(Your assignment) Copy out exactly, from the entries that follow, the line holding "Oktober 2023", the line holding "uñas, su mágica", and all lines between them, but no pictures.

[[ Recorded information, beginning ]]

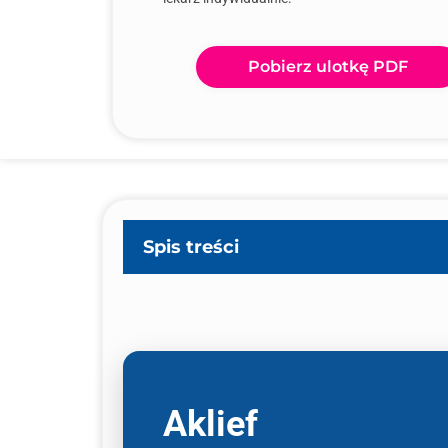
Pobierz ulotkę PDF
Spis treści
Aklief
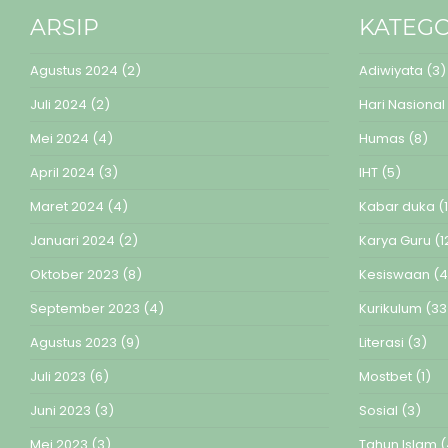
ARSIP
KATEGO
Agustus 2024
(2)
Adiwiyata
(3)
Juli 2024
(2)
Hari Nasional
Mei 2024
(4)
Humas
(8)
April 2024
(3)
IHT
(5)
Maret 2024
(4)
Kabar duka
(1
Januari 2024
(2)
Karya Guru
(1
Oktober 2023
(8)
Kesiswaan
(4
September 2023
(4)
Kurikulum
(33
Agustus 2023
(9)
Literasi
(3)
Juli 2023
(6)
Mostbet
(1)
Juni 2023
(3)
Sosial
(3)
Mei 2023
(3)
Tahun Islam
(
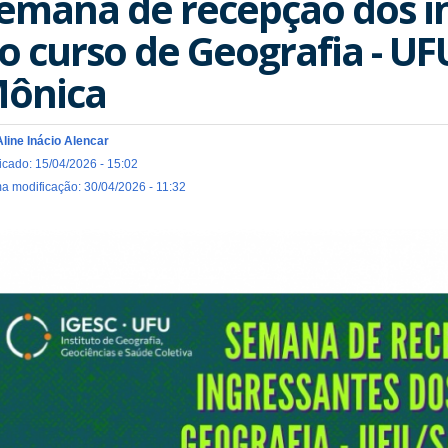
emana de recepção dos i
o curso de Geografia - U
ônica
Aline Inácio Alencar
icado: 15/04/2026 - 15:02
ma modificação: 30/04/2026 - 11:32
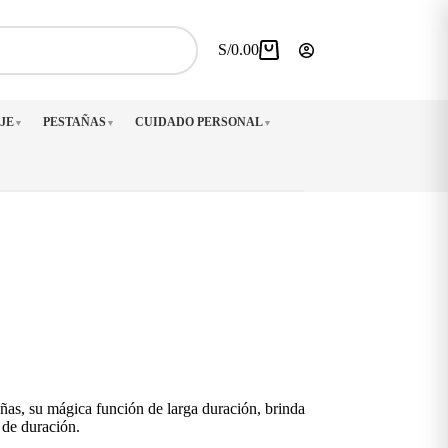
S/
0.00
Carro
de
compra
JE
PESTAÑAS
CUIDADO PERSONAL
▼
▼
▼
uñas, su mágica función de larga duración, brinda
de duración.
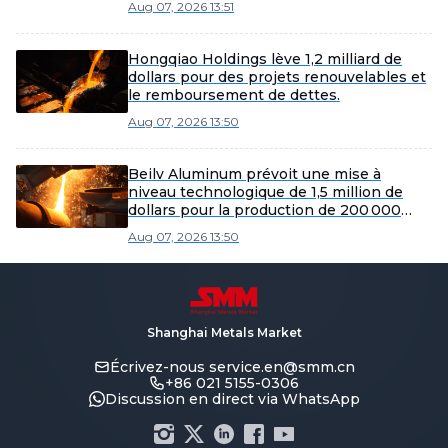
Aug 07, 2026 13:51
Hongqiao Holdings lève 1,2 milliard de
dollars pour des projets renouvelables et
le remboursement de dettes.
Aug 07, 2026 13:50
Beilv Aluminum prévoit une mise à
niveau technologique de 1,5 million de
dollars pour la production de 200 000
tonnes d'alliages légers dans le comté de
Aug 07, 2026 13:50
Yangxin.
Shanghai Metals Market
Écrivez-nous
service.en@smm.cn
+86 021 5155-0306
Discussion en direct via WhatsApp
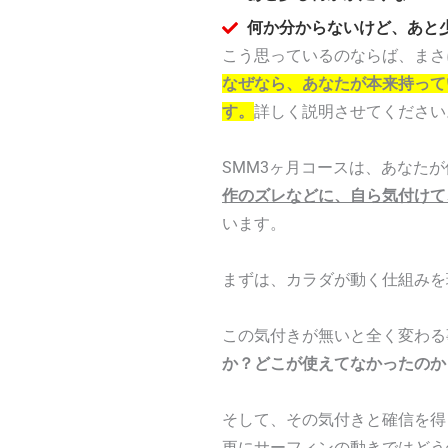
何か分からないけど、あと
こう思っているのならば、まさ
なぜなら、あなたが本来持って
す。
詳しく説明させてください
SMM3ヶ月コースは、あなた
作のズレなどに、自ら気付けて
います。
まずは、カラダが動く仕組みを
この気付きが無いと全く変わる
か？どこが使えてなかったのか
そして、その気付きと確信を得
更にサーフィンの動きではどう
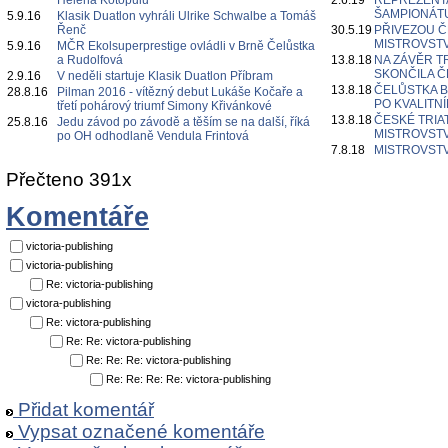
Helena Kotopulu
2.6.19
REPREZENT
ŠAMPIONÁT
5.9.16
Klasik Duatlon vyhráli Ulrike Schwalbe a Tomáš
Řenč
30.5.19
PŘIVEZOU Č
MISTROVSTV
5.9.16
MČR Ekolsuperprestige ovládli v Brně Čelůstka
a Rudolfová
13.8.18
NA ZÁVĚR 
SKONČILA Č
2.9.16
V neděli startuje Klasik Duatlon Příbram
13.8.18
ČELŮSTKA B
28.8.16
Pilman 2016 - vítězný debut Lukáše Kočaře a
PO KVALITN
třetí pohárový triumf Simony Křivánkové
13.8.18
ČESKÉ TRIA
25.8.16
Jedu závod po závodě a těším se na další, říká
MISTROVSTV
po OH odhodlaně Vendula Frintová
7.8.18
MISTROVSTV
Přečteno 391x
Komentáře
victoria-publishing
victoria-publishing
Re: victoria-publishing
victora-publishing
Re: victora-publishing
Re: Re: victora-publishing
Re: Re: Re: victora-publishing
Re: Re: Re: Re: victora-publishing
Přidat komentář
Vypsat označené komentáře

[[ Recorded information, end ]]

(Answer to this task)
Oktober 2023
(8)
Kesiswaan
(4
September 2023
(4)
Kurikulum
(33
Agustus 2023
(9)
Literasi
(3)
Juli 2023
(6)
Mostbet
(1)
Juni 2023
(3)
Sosial
(3)
Mei 2023
(3)
Tahun Islam
(
emana de recepção dos i
o curso de Geografia - U
ônica
Aline Inácio Alencar
icado: 15/04/2026 - 15:02
ma modificação: 30/04/2026 - 11:32
S/
0.00
Carro
de
compra
JE
PESTAÑAS
CUIDADO PERSONAL
▼
▼
▼
uñas, su mágica función de larga duración, brinda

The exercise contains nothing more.